TASK BRIEF: Lines from the one containing "costruita nel secolo" to the end of the records, both ends included and exactly as written, are the whole answer, and no pictures go in it.
──────── AVAILABLE DATA
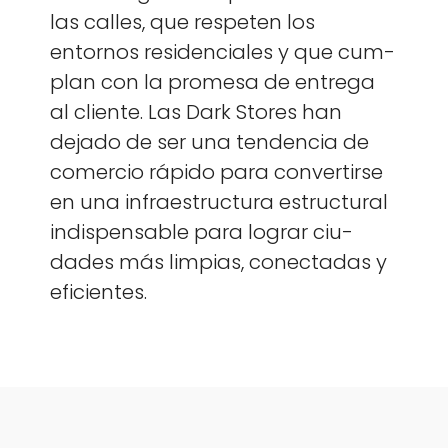
las calles, que respe­ten los
entornos res­i­den­ciales y que cum­
plan con la prome­sa de entre­ga
al cliente. Las Dark Stores han
deja­do de ser una ten­den­cia de
com­er­cio rápi­do para con­ver­tirse
en una infraestruc­tura estruc­tur­al
indis­pens­able para lograr ciu­
dades más limpias, conec­tadas y
efi­cientes.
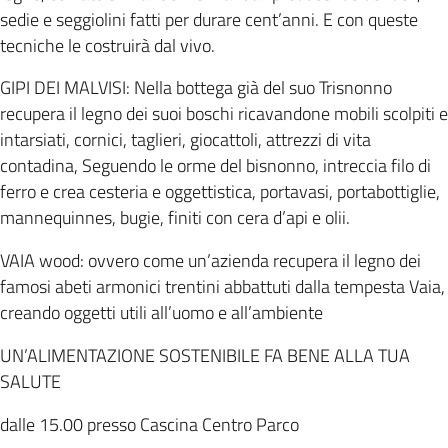
sedie e seggiolini fatti per durare cent’anni. E con queste
tecniche le costruirà dal vivo.
GIPI DEI MALVISI: Nella bottega già del suo Trisnonno
recupera il legno dei suoi boschi ricavandone mobili scolpiti e
intarsiati, cornici, taglieri, giocattoli, attrezzi di vita
contadina, Seguendo le orme del bisnonno, intreccia filo di
ferro e crea cesteria e oggettistica, portavasi, portabottiglie,
mannequinnes, bugie, finiti con cera d’api e olii.
VAIA wood: ovvero come un’azienda recupera il legno dei
famosi abeti armonici trentini abbattuti dalla tempesta Vaia,
creando oggetti utili all’uomo e all’ambiente
UN’ALIMENTAZIONE SOSTENIBILE FA BENE ALLA TUA
SALUTE
dalle 15.00 presso Cascina Centro Parco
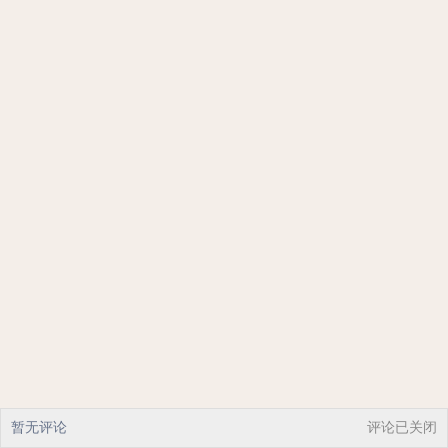
暂无评论
评论已关闭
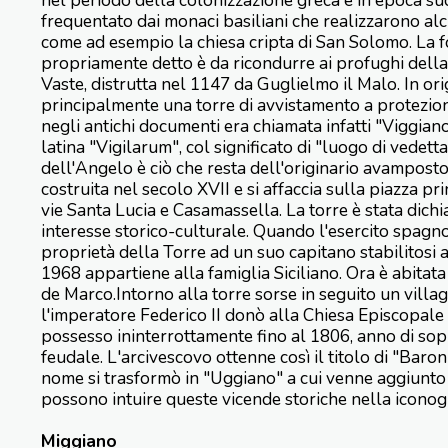
nel periodo della colonizzazione greca e in epoca suc
frequentato dai monaci basiliani che realizzarono alc
come ad esempio la chiesa cripta di San Solomo. La f
propriamente detto è da ricondurre ai profughi della 
Vaste, distrutta nel 1147 da Guglielmo il Malo. In orig
principalmente una torre di avvistamento a protezione
negli antichi documenti era chiamata infatti "Viggian
latina "Vigilarum", col significato di "luogo di vedetta
dell'Angelo è ciò che resta dell'originario avamposto 
costruita nel secolo XVII e si affaccia sulla piazza pri
vie Santa Lucia e Casamassella. La torre è stata dichi
interesse storico-culturale. Quando l'esercito spagnol
proprietà della Torre ad un suo capitano stabilitosi 
1968 appartiene alla famiglia Siciliano. Ora è abitata 
de Marco.Intorno alla torre sorse in seguito un villa
l'imperatore Federico II donò alla Chiesa Episcopale 
possesso ininterrottamente fino al 1806, anno di so
feudale. L'arcivescovo ottenne così il titolo di "Baron
nome si trasformò in "Uggiano" a cui venne aggiunto "
possono intuire queste vicende storiche nella iconog
Miggiano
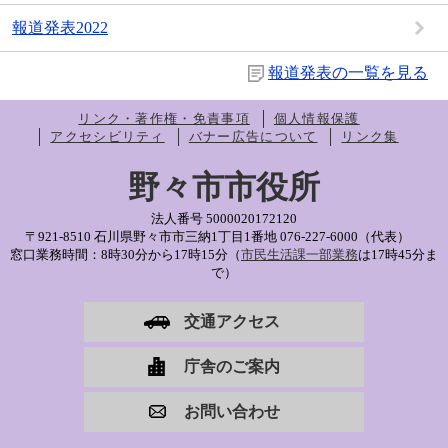
報道発表2022
報道発表の一覧を見る
リンク・著作権・免責事項
個人情報保護
アクセシビリティ
バナー広告について
リンク集
野々市市役所
法人番号 5000020172120
〒921-8510 石川県野々市市三納1丁目1番地
076-227-6000（代表）
窓口業務時間：8時30分から17時15分（
市民生活課一部業務
は17時45分ま
で）
交通アクセス
庁舎のご案内
お問い合わせ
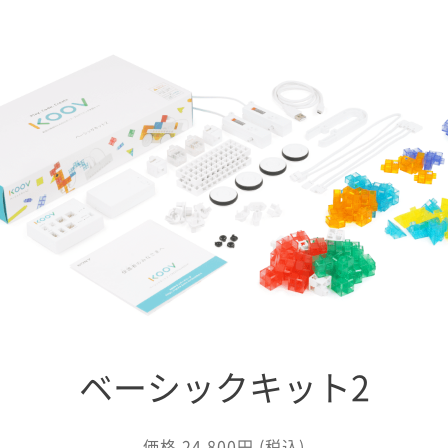
ベーシックキット2
価格 24,800円 (税込)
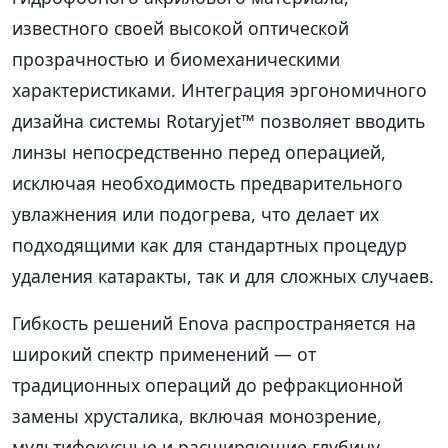
известного своей высокой оптической
прозрачностью и биомеханическими
характеристиками. Интеграция эргономичного
дизайна системы Rotaryjet™ позволяет вводить
линзы непосредственно перед операцией,
исключая необходимость предварительного
увлажнения или подогрева, что делает их
подходящими как для стандартных процедур
удаления катаракты, так и для сложных случаев.
Гибкость решений Enova распространяется на
широкий спектр применений — от
традиционных операций до рефракционной
замены хрусталика, включая монозрение,
мультифокусные и расширяющие глубину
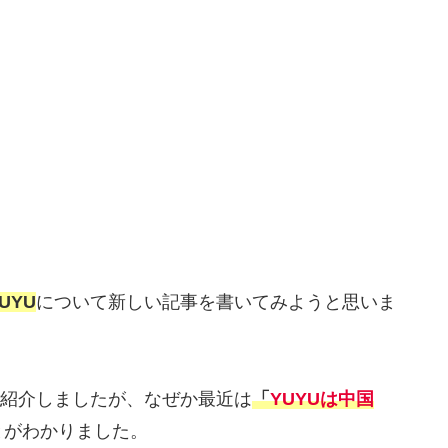
UYU
について新しい記事を書いてみようと思いま
ご紹介しましたが、なぜか最近は
「
YUYUは中国
とがわかりました。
────────────────
TASK OUTPUT:
costruita nel secolo XVII e si affaccia sulla piazza pri
vie Santa Lucia e Casamassella. La torre è stata dichi
interesse storico-culturale. Quando l'esercito spagnol
proprietà della Torre ad un suo capitano stabilitosi 
1968 appartiene alla famiglia Siciliano. Ora è abitata 
de Marco.Intorno alla torre sorse in seguito un villa
l'imperatore Federico II donò alla Chiesa Episcopale 
possesso ininterrottamente fino al 1806, anno di so
feudale. L'arcivescovo ottenne così il titolo di "Baron
nome si trasformò in "Uggiano" a cui venne aggiunto "
possono intuire queste vicende storiche nella iconog
Miggiano
報道発表2022
報道発表の一覧を見る
リンク・著作権・免責事項
個人情報保護
アクセシビリティ
バナー広告について
リンク集
野々市市役所
法人番号 5000020172120
〒921-8510 石川県野々市市三納1丁目1番地
076-227-6000（代表）
窓口業務時間：8時30分から17時15分（
市民生活課一部業務
は17時45分ま
で）
交通アクセス
庁舎のご案内
お問い合わせ
ベーシックキット2
価格 24,800円 (税込)
известного своей высокой оптической
прозрачностью и биомеханическими
характеристиками. Интеграция эргономичного
дизайна системы Rotaryjet™ позволяет вводить
линзы непосредственно перед операцией,
исключая необходимость предварительного
увлажнения или подогрева, что делает их
подходящими как для стандартных процедур
удаления катаракты, так и для сложных случаев.
Гибкость решений Enova распространяется на
широкий спектр применений — от
традиционных операций до рефракционной
замены хрусталика, включая монозрение,
мультифокусные и расширяющие глубину
UYU
について新しい記事を書いてみようと思いま
ご紹介しましたが、なぜか最近は
「
YUYUは中国
とがわかりました。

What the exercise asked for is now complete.